For instance, I assume that if the top level .au namespace was released, then prices would go down for while - maybe not in the absolute premium market, but an average punter who wants a second tier, 2 or 3 word name isn't going to pay several hundred bucks for the .com.au when he can just register the equivalent direct.au at retail price.
Are you suggesting that "growing supply" also means the top level namespace or only the secondary/drop market as rules are relaxed to encourage trade (like the 6 month thing) etc?
There's a difference between growing a market and growing price. Sure, if you restrict supply, price can go up, but this is an immature market and domains don't clear at their inherent value. I know that because the spreads between proxy bids (the price a buyer is willing to pay) and winning bids is huge. IOW, buyers are paying far less than they are willing to pay, because there is little competition. The market is immature, there are insufficient buyers.

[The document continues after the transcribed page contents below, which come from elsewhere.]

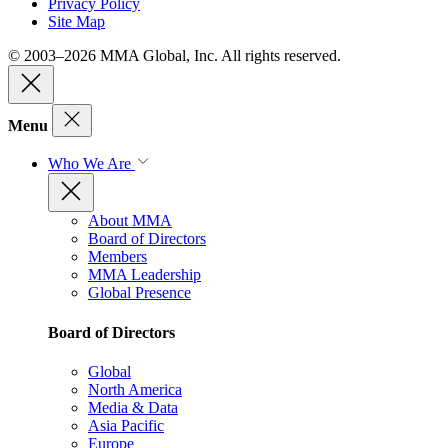
Privacy Policy
Site Map
© 2003–2026 MMA Global, Inc. All rights reserved.
Menu
Who We Are
About MMA
Board of Directors
Members
MMA Leadership
Global Presence
Board of Directors
Global
North America
Media & Data
Asia Pacific
Europe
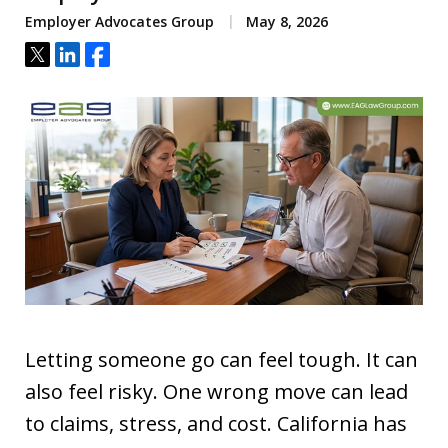
Employer Advocates Group
May 8, 2026
Tweet
Share
Share
Letting someone go can feel tough. It can
also feel risky. One wrong move can lead
to claims, stress, and cost. California has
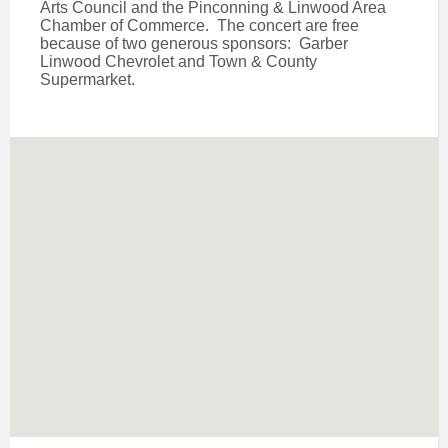
Arts Council and the Pinconning & Linwood Area
Chamber of Commerce. The concert are free
because of two generous sponsors: Garber
Linwood Chevrolet and Town & County
Supermarket.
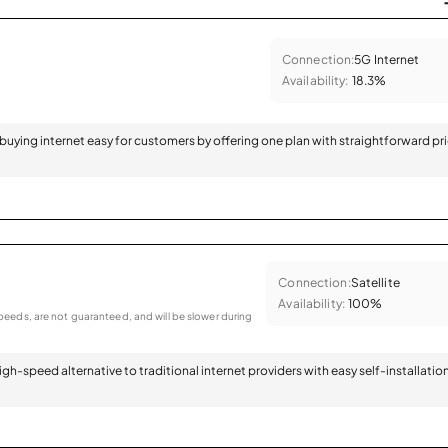
Connection:
5G Internet
Availability:
18.3%
 buying internet easy for customers by offering one plan with straightforward pr
Connection:
Satellite
Availability:
100%
eeds, are not guaranteed, and will be slower during
 high-speed alternative to traditional internet providers with easy self-installatio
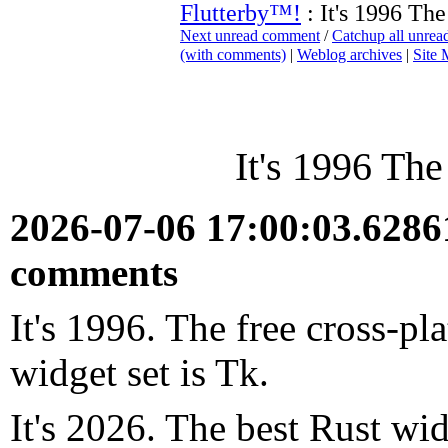
Flutterby™!
: It's 1996 The
Next unread comment
/
Catchup all unre
(with comments)
|
Weblog archives
|
Site
It's 1996 The
2026-07-06 17:00:03.628
comments
It's 1996. The free cross-p
widget set is Tk.
It's 2026. The best Rust wid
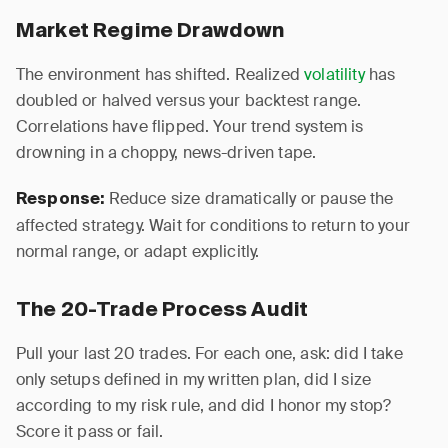
Market Regime Drawdown
The environment has shifted. Realized
volatility
has
doubled or halved versus your backtest range.
Correlations have flipped. Your trend system is
drowning in a choppy, news-driven tape.
Reduce size dramatically or pause the
Response:
affected strategy. Wait for conditions to return to your
normal range, or adapt explicitly.
The 20-Trade Process Audit
Pull your last 20 trades. For each one, ask: did I take
only setups defined in my written plan, did I size
according to my risk rule, and did I honor my stop?
Score it pass or fail.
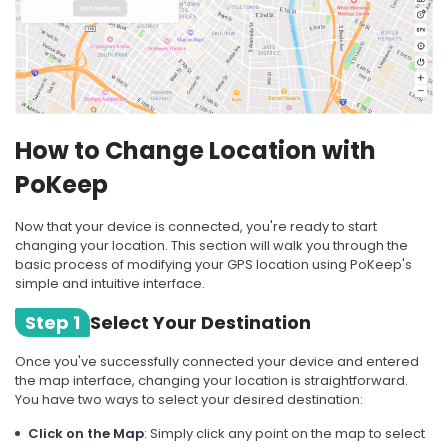
How to Change Location with
PoKeep
Now that your device is connected, you're ready to start
changing your location. This section will walk you through the
basic process of modifying your GPS location using PoKeep's
simple and intuitive interface.
Step 1
Select Your Destination
Once you've successfully connected your device and entered
the map interface, changing your location is straightforward.
You have two ways to select your desired destination:
Click on the Map
: Simply click any point on the map to select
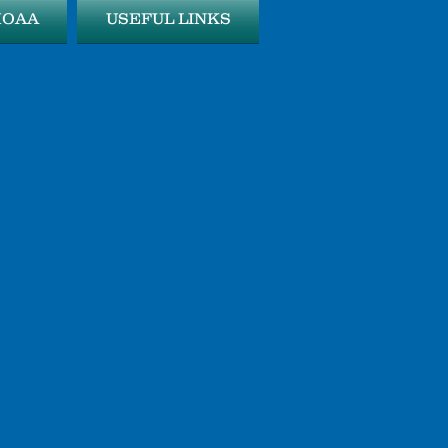
MOAA
USEFUL LINKS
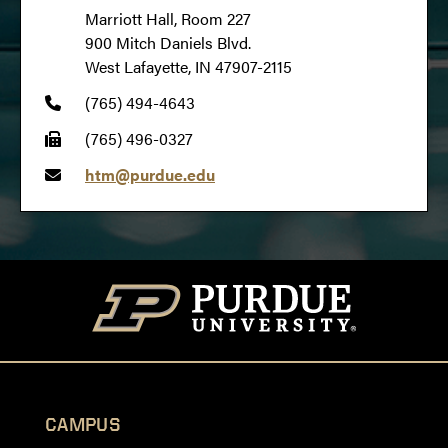
Marriott Hall, Room 227
900 Mitch Daniels Blvd.
West Lafayette, IN 47907-2115
(765) 494-4643
(765) 496-0327
htm@purdue.edu
CAMPUS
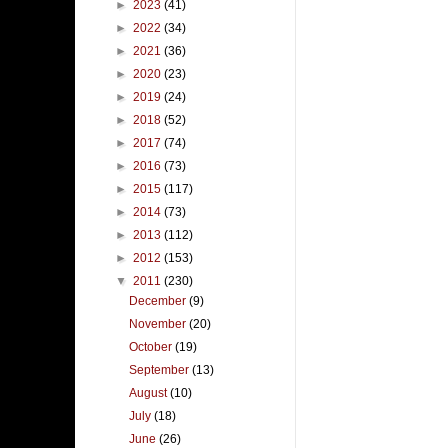
►
2023
(41)
►
2022
(34)
►
2021
(36)
►
2020
(23)
►
2019
(24)
►
2018
(52)
►
2017
(74)
►
2016
(73)
►
2015
(117)
►
2014
(73)
►
2013
(112)
►
2012
(153)
▼
2011
(230)
December
(9)
November
(20)
October
(19)
September
(13)
August
(10)
July
(18)
June
(26)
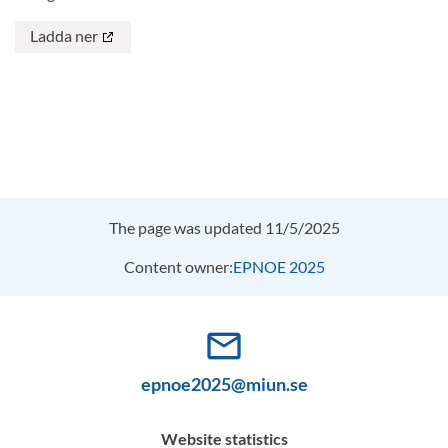
Ladda ner
The page was updated 11/5/2025
Content owner:
EPNOE 2025
mail_outline
epnoe2025@miun.se
Website statistics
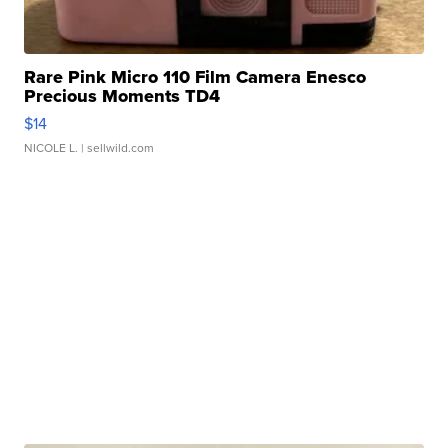
Rare Pink Micro 110 Film Camera Enesco
Precious Moments TD4
$14
NICOLE L.
| sellwild.com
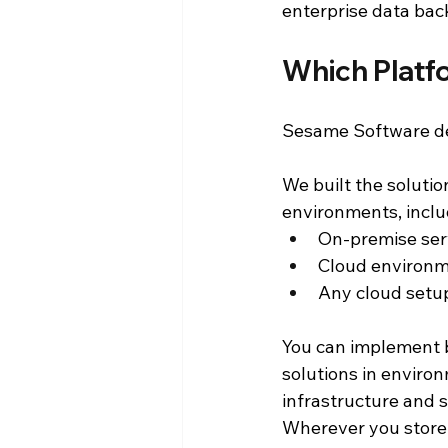
enterprise data back
Which Platf
Sesame Software del
We built the solutio
environments, inclu
On-premise ser
Cloud environm
Any cloud setu
You can implement 
solutions in enviro
infrastructure and 
Wherever you store 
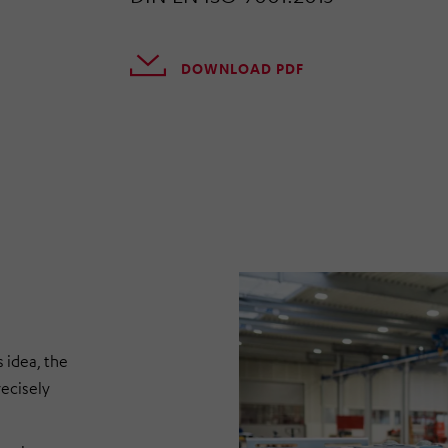
DOWNLOAD PDF
 idea, the
recisely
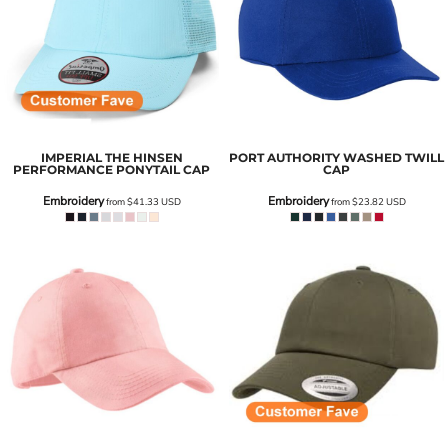
IMPERIAL
THE HINSEN
PORT AUTHORITY
WASHED TWILL
PERFORMANCE PONYTAIL CAP
CAP
Embroidery
Embroidery
from
$41.33
USD
from
$23.82
USD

The supply side is fine - there are plenty of names available for sale and expiring on a daily basis. There is insufficient demand - too few buyers. To ensure the market clears at close to the implied market price (the proxy bid prices) there needs to be more competition.
Now few people actually like competition despite the
fact that we all know competition is good for markets. My point is that if you want to get the best price for a domain you will try to sell in the future, your best bet is to get as many buyers into the market NOW - they will drive prices up across the board, increasing the value of all your names and be there to pay a big price when you're ready to sell.
Its a classic early market strategy: get in early, buy all the good stuff you can, get as many people as possible to enter the market and then sell high.
The British aristocracy used to do this very effectively in the art market. You would "discover" an artist (basically pick a struggling artist randomly), buy his work, introduce him to all you art buying buddies, trade amongst yourselves for a period at ever increasing prices, publicize these increasing prices and then when some mug outside your circle steps in, sell at an inflated rate. What actually happens is that you establish value and then let true market forces take over. That sort of activity was eventually regulated against - it became illegal in the way they effectively conned outsiders, but the principles apply - its better to increase the pool of buyers if you want to increase the value of the stock. And the best way to increase the pool of buyers is to tell everyone you know how much money you're making trading the stock.